FF call to renegotiate rescue deal rejected


Tánaiste Eamon Gilmore has dismissed a Fianna Fáil call for the Government to renegotiate next year’s €3.1 billion budget “adjustment” with the troika as part of the bailout programme.

Fianna Fáil spokesman Michael McGrath asked whether the net saving of €1 billion from the ECB bank debt deal would be used as a “cushion” to meet overall budgetary targets or if the Government would renegotiate a reduction in the cuts expected in the budget.


Mr Gilmore said he was amused by the spokesman’s question because, two years ago, during the general election, Fianna Fáil leader Micheál Martin had stated that the Labour Party had to “stop pretending Ireland can renegotiate the terms of the IMF-EU rescue deal”.

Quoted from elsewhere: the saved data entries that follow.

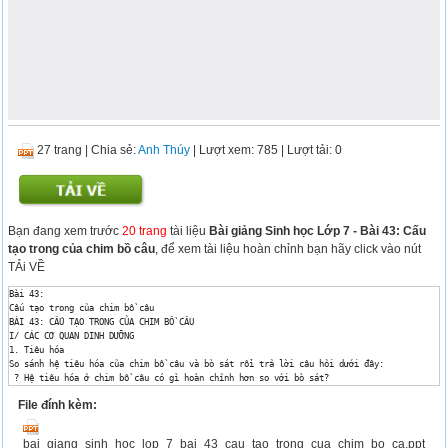
27 trang
|
Chia sẻ:
Anh Thúy
| Lượt xem: 785
| Lượt tải: 0
Bạn đang xem trước
20 trang
tài liệu
Bài giảng Sinh học Lớp 7 - Bài 43: Cấu
tạo trong của chim bồ câu
, để xem tài liệu hoàn chỉnh bạn hãy click vào nút
TẢi VỀ
Bài 43:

The Tánaiste was responding to the Cork South-Central TD during Leaders’ Questions, which was devoted entirely to the bank debt deal.

Mr McGrath said the deal meant Ireland would not benefit from a banking union where euro zone member states would contribute to a central fund to provide for “burden-sharing”.

In “converting the promissory note to government bonds, we are now fully accepting that the new regime will not be retrospectively applied to Ireland”.

He added that “in essence the entire stock of Anglo-related debt will be borne by this State alone, a reality to which recognition must be given”.

Mr McGrath acknowledged, however, that the deal, with maturity dates of between 25 and 40 years, “eases the burden of repayments”.

Negotiating skills

Earlier the Tánaiste described the deal as a good day for Ireland and he praised the negotiating skills of Minister for Finance Michael Noonan and his officials. Recalling his own days as a young trade union official, Mr Gilmore said he had learned early on “never organise an ice-cream strike in winter”.

He said: “When you’re in negotiations, don’t play your hand until your hand is strong. We knew and understood that we first had to repair Ireland’s reputation abroad,” he said.

“The Government made it clear that we were willing to deal with our own problems but were carrying an unacceptable share of other people’s problems.”

Mr Martin gave a conditional welcome to the deal and said Ireland deserved a significant easing of the burden of its banking debt, but he asked what difference the deal would make to the overall stock of government debt. “Do we owe as much today as we owed yesterday?”

Sinn Féin finance spokesman Pearse Doherty derided the deal. “When you get rid of all the spin,” he said, “the €28 billion from the promissory note will be paid back in a sovereign bond and €34 billion of interest will be paid on top of that.”

The Government had turned a €28 billion promissory note, the cost of the toxic debt of Anglo Irish Bank, into a €64 billion sovereign liability, he said.

‘40 years’ of debt

“This week my youngest son began to crawl,” Mr Doherty added. “He wasn’t even born at the time the promissory note was issued by Micheál Martin and his Cabinet colleagues, yet he will be 40 years of age and the State will [still] be paying back the toxic debts of Anglo Irish Bank.”

Independent Tipperary South TD Mattie McGrath said the Government “did not deliver” and he criticised its make-up. “I do not see one businessman sitting at the Cabinet table and that is the problem because they do not understand business,” he said. “They do not understand the value of a pound.”